▶ [What the task asks]: Reproduce exactly the span of lines that opens with the line containing "has height=2512, width=1054." and closes with the last line of the entries below.
*** The data ***
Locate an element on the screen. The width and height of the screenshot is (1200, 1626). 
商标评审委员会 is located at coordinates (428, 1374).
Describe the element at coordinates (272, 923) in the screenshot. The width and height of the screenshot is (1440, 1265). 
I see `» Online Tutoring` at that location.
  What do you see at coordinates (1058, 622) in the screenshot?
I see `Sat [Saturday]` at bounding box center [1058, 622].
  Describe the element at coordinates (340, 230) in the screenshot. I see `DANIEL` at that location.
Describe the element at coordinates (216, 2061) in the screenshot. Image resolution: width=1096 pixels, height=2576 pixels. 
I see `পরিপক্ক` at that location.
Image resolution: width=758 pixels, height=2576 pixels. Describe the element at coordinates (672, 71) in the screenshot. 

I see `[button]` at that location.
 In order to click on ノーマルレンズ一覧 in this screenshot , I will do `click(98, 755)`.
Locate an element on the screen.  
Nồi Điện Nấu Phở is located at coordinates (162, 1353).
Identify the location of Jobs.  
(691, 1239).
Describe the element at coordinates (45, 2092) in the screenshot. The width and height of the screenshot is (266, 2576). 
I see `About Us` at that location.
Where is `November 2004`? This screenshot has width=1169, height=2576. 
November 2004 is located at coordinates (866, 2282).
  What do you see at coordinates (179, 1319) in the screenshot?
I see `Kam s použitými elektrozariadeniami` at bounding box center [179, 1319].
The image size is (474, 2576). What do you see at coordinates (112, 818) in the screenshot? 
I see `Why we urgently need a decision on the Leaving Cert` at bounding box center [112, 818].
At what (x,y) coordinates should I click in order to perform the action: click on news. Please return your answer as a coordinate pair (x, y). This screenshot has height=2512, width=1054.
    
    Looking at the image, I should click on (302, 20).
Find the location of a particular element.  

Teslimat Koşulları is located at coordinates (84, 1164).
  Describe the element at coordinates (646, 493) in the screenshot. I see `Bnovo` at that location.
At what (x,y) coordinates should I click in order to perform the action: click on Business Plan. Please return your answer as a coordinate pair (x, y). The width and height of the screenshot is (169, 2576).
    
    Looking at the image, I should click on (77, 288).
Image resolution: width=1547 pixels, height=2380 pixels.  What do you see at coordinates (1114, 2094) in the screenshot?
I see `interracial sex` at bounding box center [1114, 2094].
*** End of The data ***
▶ [Result for this task]:
At what (x,y) coordinates should I click in order to perform the action: click on news. Please return your answer as a coordinate pair (x, y). This screenshot has height=2512, width=1054.
    
    Looking at the image, I should click on (302, 20).
Find the location of a particular element.  

Teslimat Koşulları is located at coordinates (84, 1164).
  Describe the element at coordinates (646, 493) in the screenshot. I see `Bnovo` at that location.
At what (x,y) coordinates should I click in order to perform the action: click on Business Plan. Please return your answer as a coordinate pair (x, y). The width and height of the screenshot is (169, 2576).
    
    Looking at the image, I should click on (77, 288).
Image resolution: width=1547 pixels, height=2380 pixels.  What do you see at coordinates (1114, 2094) in the screenshot?
I see `interracial sex` at bounding box center [1114, 2094].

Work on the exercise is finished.